Un jour la calèche, en franchissant rapidement Albert-Gate, effaroucha la monture un peu vive d’un cavalier qui arrivait en sens opposé. Celui-ci se rangea, mais ne put ni se détourner ni s’éloigner à temps pour se soustraire à une reconnaissance qu’il était loin de désirer. Machinalement il porta la main à son chapeau. Lady Muriel paya cette civilité d’un salut glacial. Madeleine, pâlissant tout à coup, se rejeta brusquement en arrière, et aurait peut-être perdu connaissance, si un regard de lady Muriel, la rappelant à elle-même, ne lui eût enjoint de s’incliner à son tour. — Il n’est pas besoin de dire qu’elles venaient de rencontrer par grand hasard Chudleigh Wilmot.

Par grand hasard, disons-nous, car il les fuyait. Sa déception de Berlin lui avait laissé un profond ressentiment contre les Kilsyth. En même temps qu’ils avaient déchiré son cœur, ils avaient blessé au vif son orgueil. Madeleine seule était exceptée.

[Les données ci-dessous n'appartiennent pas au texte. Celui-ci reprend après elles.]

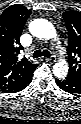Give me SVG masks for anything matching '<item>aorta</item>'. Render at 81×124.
<instances>
[{
	"instance_id": "1",
	"label": "aorta",
	"mask_w": 81,
	"mask_h": 124,
	"mask_svg": "<svg viewBox=\"0 0 81 124\" xmlns=\"http://www.w3.org/2000/svg\"><path fill=\"white\" fill-rule=\"evenodd\" d=\"M30 33L43 39H52L57 36L55 27L45 19H35L29 24ZM53 73L57 78H65L68 73V65L62 60L58 61L53 66Z\"/></svg>"
}]
</instances>
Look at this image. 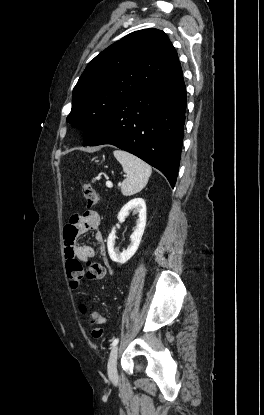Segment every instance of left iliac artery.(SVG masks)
I'll use <instances>...</instances> for the list:
<instances>
[{
    "label": "left iliac artery",
    "mask_w": 264,
    "mask_h": 415,
    "mask_svg": "<svg viewBox=\"0 0 264 415\" xmlns=\"http://www.w3.org/2000/svg\"><path fill=\"white\" fill-rule=\"evenodd\" d=\"M118 342H119V338L114 339L112 344H111L112 347L116 346L118 344Z\"/></svg>",
    "instance_id": "44dca946"
}]
</instances>
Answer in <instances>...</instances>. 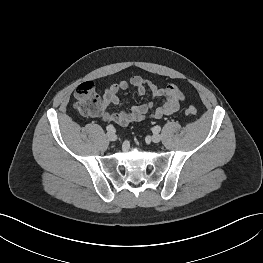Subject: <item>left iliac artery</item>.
Returning <instances> with one entry per match:
<instances>
[{"instance_id": "left-iliac-artery-1", "label": "left iliac artery", "mask_w": 263, "mask_h": 263, "mask_svg": "<svg viewBox=\"0 0 263 263\" xmlns=\"http://www.w3.org/2000/svg\"><path fill=\"white\" fill-rule=\"evenodd\" d=\"M160 130H161V127L158 126V125H157V126H154V128H153V131H154V132H157V133L160 132Z\"/></svg>"}]
</instances>
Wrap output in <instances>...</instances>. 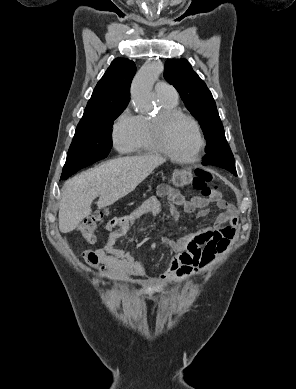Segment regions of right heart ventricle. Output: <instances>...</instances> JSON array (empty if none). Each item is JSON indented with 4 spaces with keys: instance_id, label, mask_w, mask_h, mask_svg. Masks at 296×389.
I'll list each match as a JSON object with an SVG mask.
<instances>
[{
    "instance_id": "e07e8e85",
    "label": "right heart ventricle",
    "mask_w": 296,
    "mask_h": 389,
    "mask_svg": "<svg viewBox=\"0 0 296 389\" xmlns=\"http://www.w3.org/2000/svg\"><path fill=\"white\" fill-rule=\"evenodd\" d=\"M162 109H177L178 99L158 96ZM152 117L136 116L135 133L129 151L136 154H154L157 149L153 143L150 130Z\"/></svg>"
}]
</instances>
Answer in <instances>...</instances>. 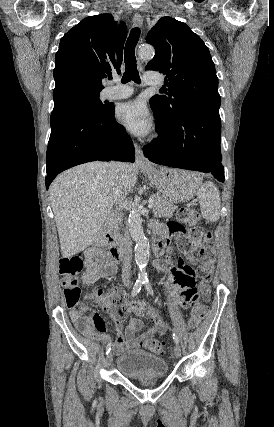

Avec une sorte de divination moins rare qu’on ne pense, il avait pressenti que, pour se donner à ce Ramsay Caird, dont l’insignifiante figure était à peine restée dans la mémoire de son malheureux rival, il avait fallu qu’elle fût entourée, circonvenue, trompée par quelque machination infernale. A l’aide de quels moyens, de quels artifices, entre qui s’était noué le complot, quels intérêts servait-il ? voilà ce que Wilmot n’aurait pu dire, car enfin ses conjectures étaient à ce sujet purement gratuites ; mais sa conviction n’en était pas moins absolue, et d’après sa conviction il réglait sa conduite, bien résolu de tenir tête à ceux qui lui témoignaient, avec un injuste mépris, une ingratitude signalée. — Ils ne me verront plus, s’était-il promis ; mais ils sauront que j’existe encore, et que je ne me laisse pas écraser par qui ne me vaut point…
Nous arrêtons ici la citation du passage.